• [DATA SHOWN]:
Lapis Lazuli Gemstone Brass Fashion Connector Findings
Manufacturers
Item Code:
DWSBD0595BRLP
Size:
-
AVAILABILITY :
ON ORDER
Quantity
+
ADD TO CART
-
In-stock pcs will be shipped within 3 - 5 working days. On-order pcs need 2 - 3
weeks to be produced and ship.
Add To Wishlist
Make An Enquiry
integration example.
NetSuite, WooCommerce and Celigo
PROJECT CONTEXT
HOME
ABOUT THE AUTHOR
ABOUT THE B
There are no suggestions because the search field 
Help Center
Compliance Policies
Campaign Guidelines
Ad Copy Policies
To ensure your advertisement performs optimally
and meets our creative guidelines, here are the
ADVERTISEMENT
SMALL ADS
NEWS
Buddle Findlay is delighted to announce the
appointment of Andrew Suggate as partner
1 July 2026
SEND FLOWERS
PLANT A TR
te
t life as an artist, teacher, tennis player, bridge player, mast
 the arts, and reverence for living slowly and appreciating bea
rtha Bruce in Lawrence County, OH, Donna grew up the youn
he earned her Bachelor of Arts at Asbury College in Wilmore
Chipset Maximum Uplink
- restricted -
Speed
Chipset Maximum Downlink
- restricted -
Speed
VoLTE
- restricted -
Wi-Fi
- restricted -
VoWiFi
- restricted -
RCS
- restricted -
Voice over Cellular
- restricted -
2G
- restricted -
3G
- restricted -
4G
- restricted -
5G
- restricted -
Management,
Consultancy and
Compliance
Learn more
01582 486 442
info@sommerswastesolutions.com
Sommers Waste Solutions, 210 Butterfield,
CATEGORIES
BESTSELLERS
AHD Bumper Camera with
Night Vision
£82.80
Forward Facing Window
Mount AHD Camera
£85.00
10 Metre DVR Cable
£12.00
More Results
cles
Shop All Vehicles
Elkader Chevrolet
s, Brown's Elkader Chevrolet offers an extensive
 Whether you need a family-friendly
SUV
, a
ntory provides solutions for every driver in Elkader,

• [THE PROBLEM]: The lines needed are the ones from the first line of the entries through the line that contains "Make An Enquiry", given again without any change.

• [ANSWER SPACE]:
Lapis Lazuli Gemstone Brass Fashion Connector Findings
Manufacturers
Item Code:
DWSBD0595BRLP
Size:
-
AVAILABILITY :
ON ORDER
Quantity
+
ADD TO CART
-
In-stock pcs will be shipped within 3 - 5 working days. On-order pcs need 2 - 3
weeks to be produced and ship.
Add To Wishlist
Make An Enquiry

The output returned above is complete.